◆ **Exercise goal**
Your answer should consist of each line below that contains the string "Straßenverkehr".

════════════════════

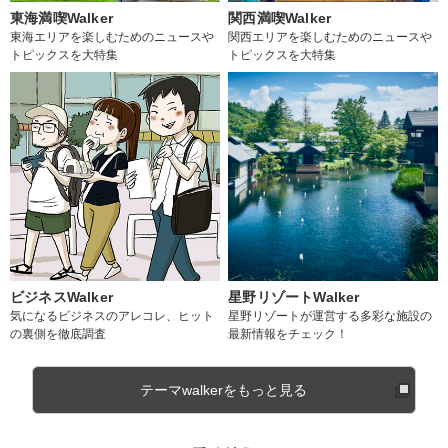
東海満喫Walker
関西満喫Walker
東海エリアを楽しむためのニュースや
関西エリアを楽しむためのニュースや
トピックスを大特集
トピックスを大特集
ビジネスWalker
星野リゾートWalker
気になるビジネスのアレコレ、ヒット
星野リゾートが運営する多彩な施設の
の裏側を徹底調査
最新情報をチェック！
テーマwalkerをもっと見る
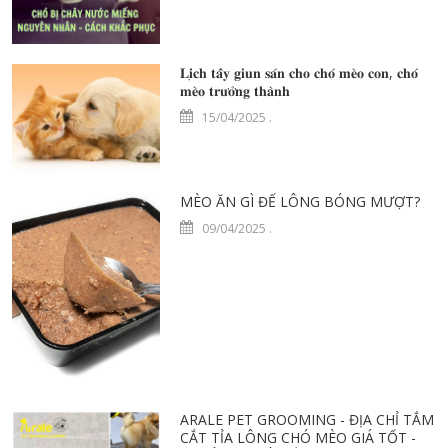
𝐋𝐢̣𝐜𝐡 𝐭𝐚̂̉𝐲 𝐠𝐢𝐮𝐧 𝐬𝐚́𝐧 𝐜𝐡𝐨 𝐜𝐡𝐨́ 𝐦𝐞̀𝐨 𝐜𝐨𝐧, 𝐜𝐡𝐨́
𝐦𝐞̀𝐨 𝐭𝐫𝐮̛𝐨̛̉𝐧𝐠 𝐭𝐡𝐚̀𝐧𝐡
15/04/2025
.
MÈO ĂN GÌ ĐỂ LÔNG BÓNG MƯỢT?
09/04/2025
.
ARALE PET GROOMING - ĐỊA CHỈ TẮM
CẮT TỈA LÔNG CHÓ MÈO GIÁ TỐT -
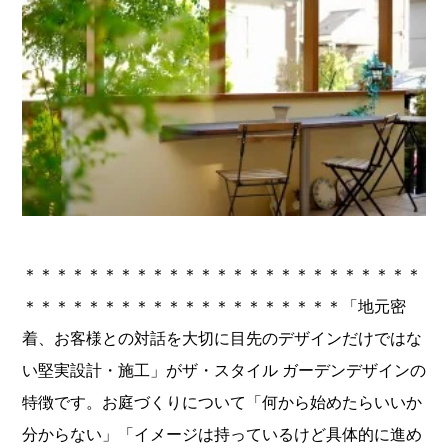
＊＊＊＊＊＊＊＊＊＊＊＊＊＊＊＊＊＊＊＊＊＊＊＊＊
＊＊＊＊＊＊＊＊＊＊＊＊＊＊＊＊＊＊＊＊「地元密
着、お客様との対話を大切に目先のデザインだけではな
い堅実設計・施工」がザ・スタイル ガーデンデザインの
特徴です。お庭づくりについて「何から始めたらいいか
分からない」「イメージは持っているけど具体的に進め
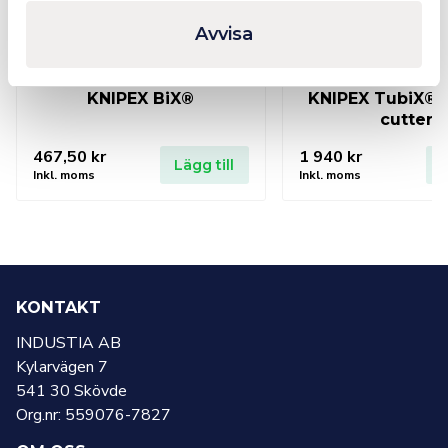
Avvisa
KNIPEX BiX®
KNIPEX TubiX® 
cutter
467,50
kr
1 940
kr
Lägg till
L
Inkl. moms
Inkl. moms
KONTAKT
INDUSTIA AB
Kylarvägen 7
541 30 Skövde
Org.nr: 559076-7827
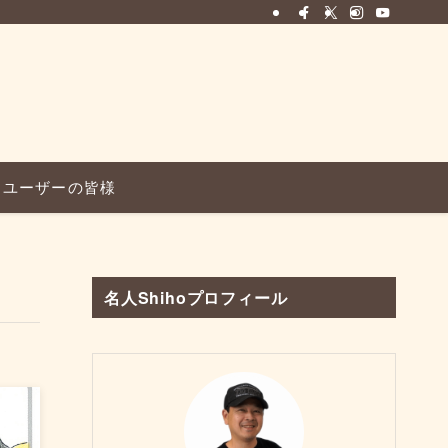
ユーザーの皆様
名人Shihoプロフィール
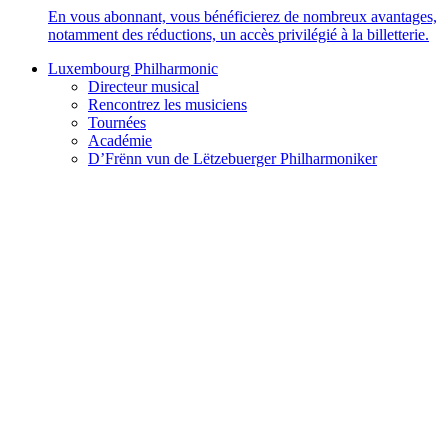
En vous abonnant, vous bénéficierez de nombreux avantages,
notamment des réductions, un accès privilégié à la billetterie.
Luxembourg Philharmonic
Directeur musical
Rencontrez les musiciens
Tournées
Académie
D’Frënn vun de Lëtzebuerger Philharmoniker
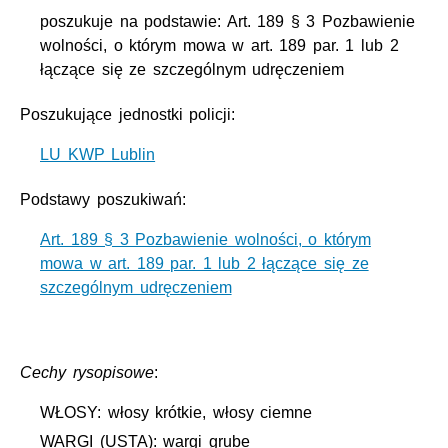
poszukuje na podstawie: Art. 189 § 3 Pozbawienie
wolności, o którym mowa w art. 189 par. 1 lub 2
łączące się ze szczególnym udręczeniem
Poszukujące jednostki policji:
LU KWP Lublin
Podstawy poszukiwań:
Art. 189 § 3 Pozbawienie wolności, o którym
mowa w art. 189 par. 1 lub 2 łączące się ze
szczególnym udręczeniem
Cechy rysopisowe
:
WŁOSY: włosy krótkie, włosy ciemne
WARGI (USTA): wargi grube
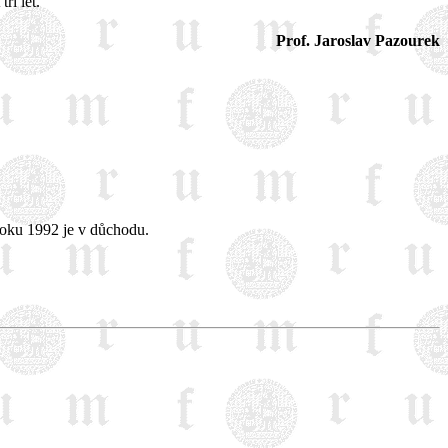
ři let.
Prof. Jaroslav Pazourek
roku 1992 je v důchodu.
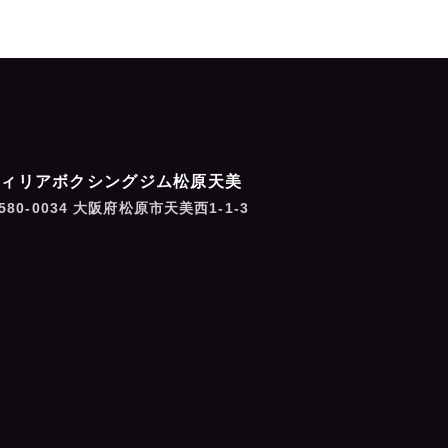
フィリアボクシングジム松原天美
580-0034 大阪府松原市天美西1-1-3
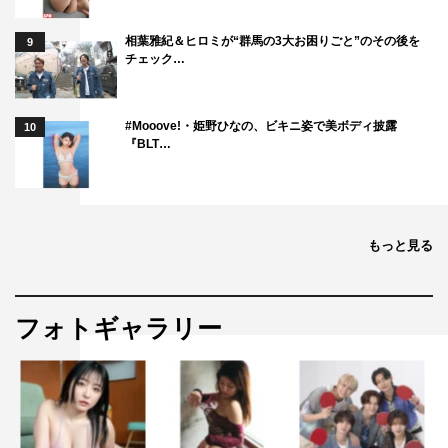
相葉雅紀＆ヒロミが“群馬の3大お困りごと”のその後を
9
チェック…
#Mooove!・姫野ひなの、ビキニ姿で美ボディ披露
10
『BLT…
もっと見る
フォトギャラリー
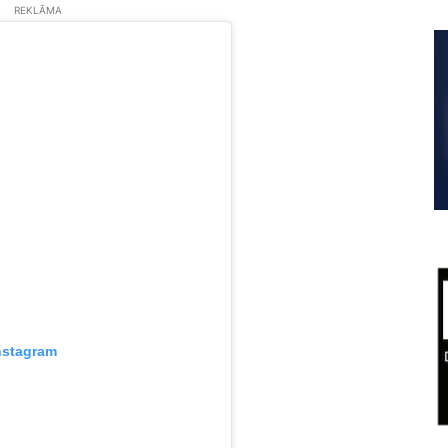
REKLĀMA
nstagram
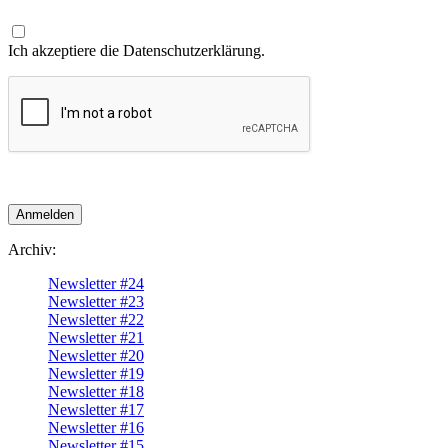
Ich akzeptiere die Datenschutzerklärung.
Anmelden
Archiv:
Newsletter #24
Newsletter #23
Newsletter #22
Newsletter #21
Newsletter #20
Newsletter #19
Newsletter #18
Newsletter #17
Newsletter #16
Newsletter #15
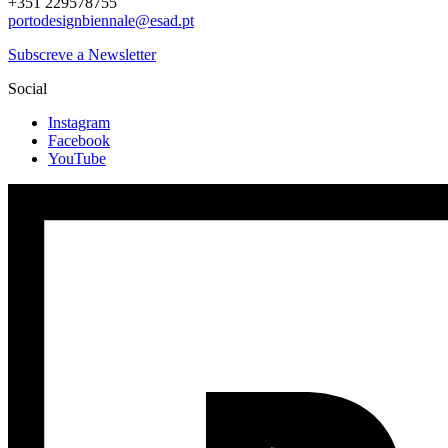
+351 229578755
portodesignbiennale@esad.pt
Subscreve a Newsletter
Social
Instagram
Facebook
YouTube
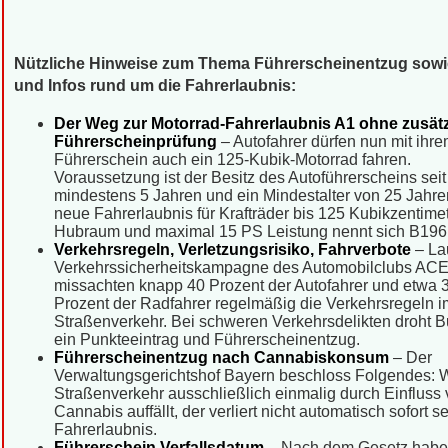
Nützliche Hinweise zum Thema Führerscheinentzug sowi
und Infos rund um die Fahrerlaubnis:
Der Weg zur Motorrad-Fahrerlaubnis A1 ohne zusätz
Führerscheinprüfung
– Autofahrer dürfen nun mit ihr
Führerschein auch ein 125-Kubik-Motorrad fahren.
Voraussetzung ist der Besitz des Autoführerscheins seit
mindestens 5 Jahren und ein Mindestalter von 25 Jahre
neue Fahrerlaubnis für Krafträder bis 125 Kubikzentime
Hubraum und maximal 15 PS Leistung nennt sich B196
Verkehrsregeln, Verletzungsrisiko, Fahrverbote
– La
Verkehrssicherheitskampagne des Automobilclubs AC
missachten knapp 40 Prozent der Autofahrer und etwa 
Prozent der Radfahrer regelmäßig die Verkehrsregeln i
Straßenverkehr. Bei schweren Verkehrsdelikten droht B
ein Punkteeintrag und Führerscheinentzug.
Führerscheinentzug nach Cannabiskonsum
– Der
Verwaltungsgerichtshof Bayern beschloss Folgendes: 
Straßenverkehr ausschließlich einmalig durch Einfluss
Cannabis auffällt, der verliert nicht automatisch sofort s
Fahrerlaubnis.
Führerschein Verfallsdatum
– Nach dem Gesetz habe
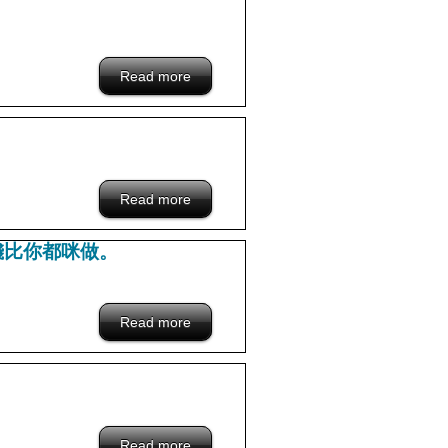
Read more
about /blacklist/seven-hongkong-
company
Read more
about /blacklist/www.jollymind.com.hk-
hongkong-company
錢比你都咪做。
Read more
about /blacklist/321-hongkong-company
Read more
about /blacklist/Kings-hongkong-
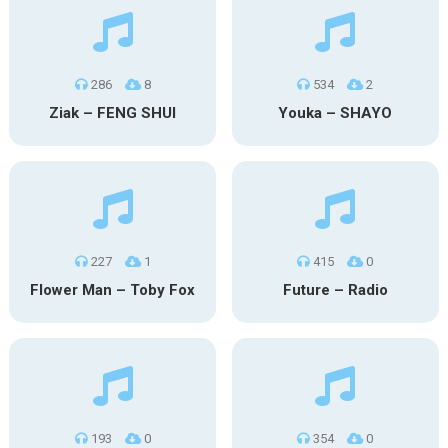
286
8
534
2
Ziak – FENG SHUI
Youka – SHAYO
227
1
415
0
Flower Man – Toby Fox
Future – Radio
193
0
354
0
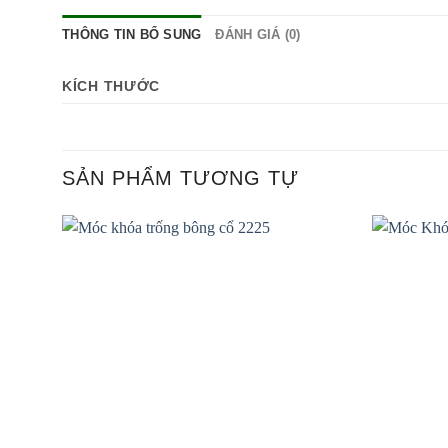
THÔNG TIN BỔ SUNG
ĐÁNH GIÁ (0)
KÍCH THƯỚC
SẢN PHẨM TƯƠNG TỰ
Add to
wishlist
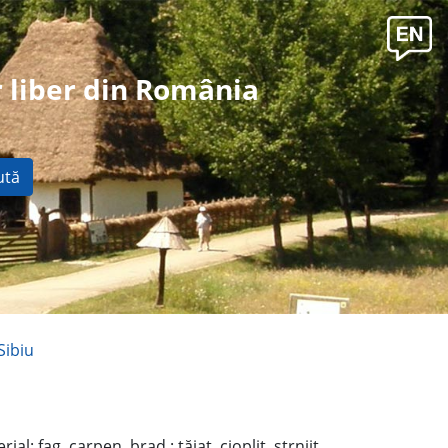
 liber din România
ută
Sibiu
ial: fag, carpen, brad,: tăiat, cioplit, strnjit,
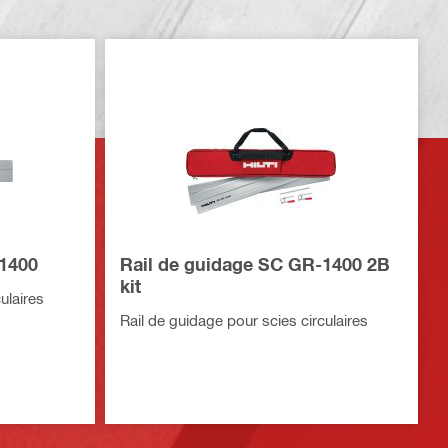
-1400
Rail de guidage SC GR-1400 2B
kit
ulaires
Rail de guidage pour scies circulaires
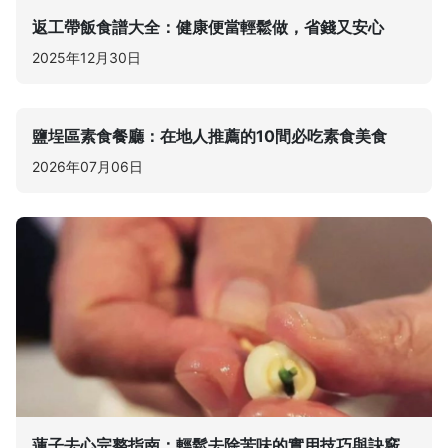
返工帶飯食譜大全：健康便當輕鬆做，省錢又安心
2025年12月30日
鹽埕區素食餐廳：在地人推薦的10間必吃素食美食
2026年07月06日
蓮子去心完整指南：輕鬆去除苦味的實用技巧與訣竅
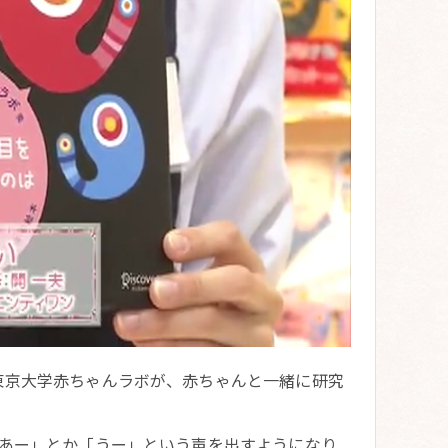
東京大学赤ちゃんラボが、赤ちゃんと一緒に研究
「あー」とか「うー」という声を出すようになり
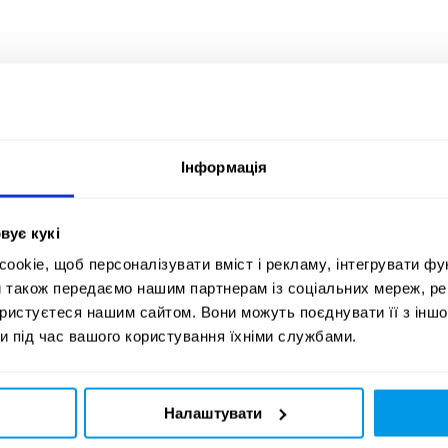
Інформація
вує кукі
okie, щоб персоналізувати вміст і рекламу, інтегрувати фу
и також передаємо нашим партнерам із соціальних мереж, ре
ористуєтеся нашим сайтом. Вони можуть поєднувати її з іншо
и під час вашого користування їхніми службами.
Налаштувати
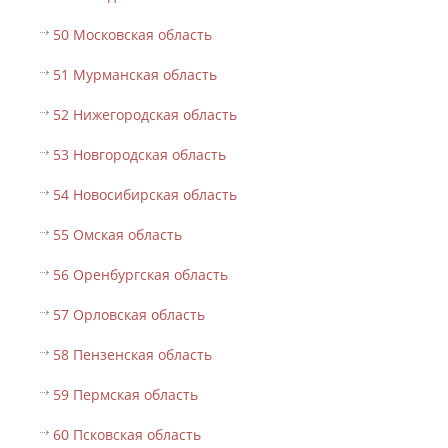
50 Московская область
51 Мурманская область
52 Нижегородская область
53 Новгородская область
54 Новосибирская область
55 Омская область
56 Оренбургская область
57 Орловская область
58 Пензенская область
59 Пермская область
60 Псковская область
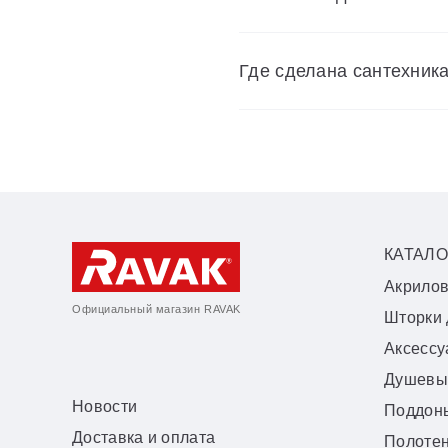
Где сделана сантехник
КАТАЛО
Акрило
Официальный магазин RAVAK
Шторки 
Аксесс
Душевы
Новости
Поддон
Доставка и оплата
Полоте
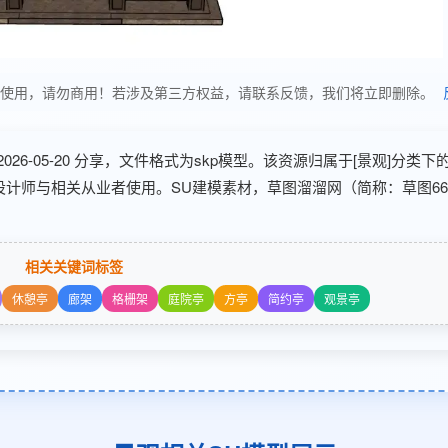
分享，仅供学习使用，请勿商用！若涉及第三方权益，请联系反馈，我们将立即删除。
于2026-05-20 分享，文件格式为skp模型。该资源归属于[景观]分类下的
观设计师与相关从业者使用。SU建模素材，草图溜溜网（简称：草图6
相关关键词标签
休憩亭
廊架
格栅架
庭院亭
方亭
简约亭
观景亭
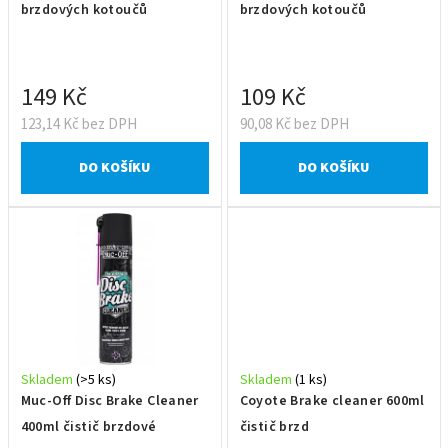
d
brzdových kotoučů
brzdových kotoučů
u
k
t
149 Kč
109 Kč
ů
123,14 Kč bez DPH
90,08 Kč bez DPH
DO KOŠÍKU
DO KOŠÍKU
Skladem
(>5 ks)
Skladem
(1 ks)
Muc-Off Disc Brake Cleaner
Coyote Brake cleaner 600ml
400ml čistič brzdové
čistič brzd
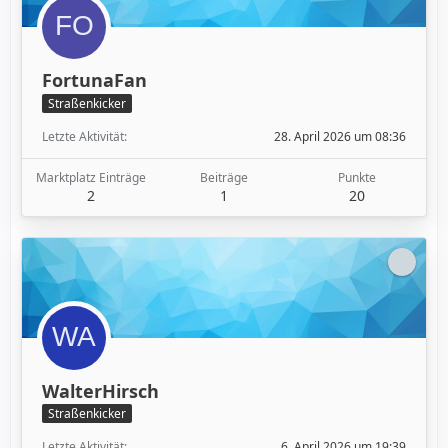
FortunaFan
Straßenkicker
Letzte Aktivität
28. April 2026 um 08:36
Marktplatz Einträge
Beiträge
Punkte
2
1
20
WalterHirsch
Straßenkicker
Letzte Aktivität
6. April 2026 um 19:39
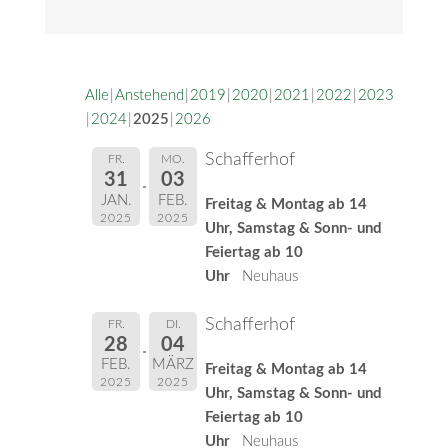
Alle
Anstehend
2019
2020
2021
2022
2023
2024
2025
2026
Schafferhof
FR.
MO.
31
03
JAN.
FEB.
Freitag & Montag ab 14
2025
2025
Uhr, Samstag & Sonn- und
Feiertag ab 10
Uhr
Neuhaus
Schafferhof
FR.
DI.
28
04
FEB.
MÄRZ
Freitag & Montag ab 14
2025
2025
Uhr, Samstag & Sonn- und
Feiertag ab 10
Uhr
Neuhaus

════════════════════

◆ **Worked solution**
Straßenverkehr. Bei schweren Verkehrsdelikten droht B
Straßenverkehr ausschließlich einmalig durch Einfluss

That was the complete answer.